Advice on scaling horizontally

Hello -

I'm creating a web service for gaming that will be used by iPhone clients under my control. I have 350,000 unique iPhone users at this time, and they play about 20,000 games daily against an A.I. opponent.

Now I want them to be able to play each other over the Internet. Specifically, the game is a "turn based" game like chess, checkers, darts, connect four, bowling, etc.

With this many users, I have to be careful to scale from the outset.

If all goes well, I plan on licensing the infrastructure out to other iPhone developers and would love to scale the infrastructure along with the increase in load on the service brought on by additional iPhone developer games (and other games that I create).

I'm torn between using a service like Heroku (which is a bit pricey since I can do it all myself) vs. doing it myself with multiple Linodes. I do not mind (and rather enjoy) doing sysadmin-type work - it's fun.

I'm looking for advice on how to most effectively scale out my own little "cloud" of servers all on Linode. Any issues that you can think of, please mention them and if you care to share, how YOU solved them.

The general idea as I see it is to add linodes to match increases in load on the service. Great, but how do YOU effectively do this? DNS round robin, a single linode for a "VIP" of sorts, etc.?
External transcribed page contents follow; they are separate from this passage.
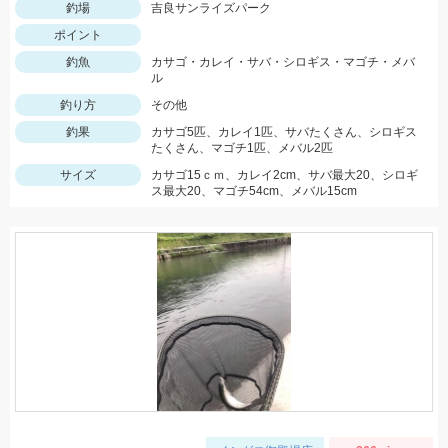
釣場
吉良サンライズパーク
ポイント
釣魚
カサゴ・カレイ・サバ・シロギス・マゴチ・メバ
ル
釣り方
その他
釣果
カサゴ5匹、カレイ1匹、サバたくさん、シロギス
たくさん、マゴチ1匹、メバル2匹
サイズ
カサゴ15ｃｍ、カレイ2cm、サバ最大20、シロギ
ス最大20、マゴチ54cm、メバル15cm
The issues as I see them are:

  • deciding whether each linode is a full stack (nginx, upstream API/service handler, and FULL datastore [ALL developers, ALL iPhone users]) or shards (linode 1 gets iPhone users with username A-D, linode 2 gets users from E-G, etc)
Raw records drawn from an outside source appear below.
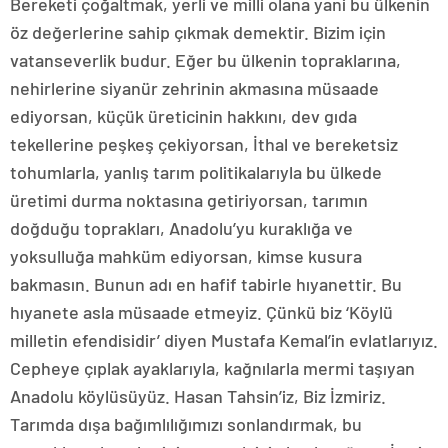
Bereketi çoğaltmak, yerli ve milli olana yani bu ülkenin
öz değerlerine sahip çıkmak demektir. Bizim için
vatanseverlik budur. Eğer bu ülkenin topraklarına,
nehirlerine siyanür zehrinin akmasına müsaade
ediyorsan, küçük üreticinin hakkını, dev gıda
tekellerine peşkeş çekiyorsan, İthal ve bereketsiz
tohumlarla, yanlış tarım politikalarıyla bu ülkede
üretimi durma noktasına getiriyorsan, tarımın
doğduğu toprakları, Anadolu’yu kuraklığa ve
yoksulluğa mahküm ediyorsan, kimse kusura
bakmasın. Bunun adı en hafif tabirle hıyanettir. Bu
hıyanete asla müsaade etmeyiz. Çünkü biz ‘Köylü
milletin efendisidir’ diyen Mustafa Kemal’in evlatlarıyız.
Cepheye çıplak ayaklarıyla, kağnılarla mermi taşıyan
Anadolu köylüsüyüz. Hasan Tahsin’iz, Biz İzmiriz.
Tarımda dışa bağımlılığımızı sonlandırmak, bu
  • bandwidth constraints (sure I can upgrade but I'd like to use bandwidth effectively)

  • database load (I'm using Tokyo Tyrant which supports master-master replication)

  • reducing impact of hardware failures and DoS attacks on a particular data center

As I understand it, in order to have replication between database instances that does not kill my bandwidth transfer limits, I'd use private IPs. But this means that the linodes need to reside in the same data center. How do YOU handle this?

I'm hoping for as much specific advice as you can offer. Thanks!

:)

23 Replies

While I'm not qualified to give advice how how to achieve your goals, it may be useful to remember that the Linode specs scale linearly (a linode with double the cost has double the RAM, double the bandwidth, and double the CPU allotment). The CPU allotment part may be important.

Guspaz - Thanks. That would be scaling vertically. It's good to be able to scale vertically but 1) you should spread the load horizontally to keep performance "good" and 2) you should have some level of redundancy in case there's a hardware failure (HA).

I'm scouring the forums for stories of people doing this on linode.

@z8000:

Guspaz - Thanks. That would be scaling vertically. It's good to be able to scale vertically but 1) you should spread the load horizontally to keep performance "good" and 2) you should have some level of redundancy in case there's a hardware failure (HA).

where are you getting 1? as long as the box isn't bounded by something, what's the difference between horizontal and vertical?

If HA is your goal, that's a very different thing from performance. If you really want HA, get your performance up first, then multiply everything by 2.

I am getting 1 from exactly that - at some point a single box will not be able to handle infinite load.

I'm looking for a mix of HA and performance. Sorry if I was unclear.

I have thought about this a bit myself and I would probably end up utilizing all the options you bring up in your ports.

1 smallLlinode at each data center to act as the vip with whatever linux vip software you like.

X of servers on the back end behind the vip at whatever linode plan give you the performance you need.

X of servers as the DB back ends(if you need this sort of architecture).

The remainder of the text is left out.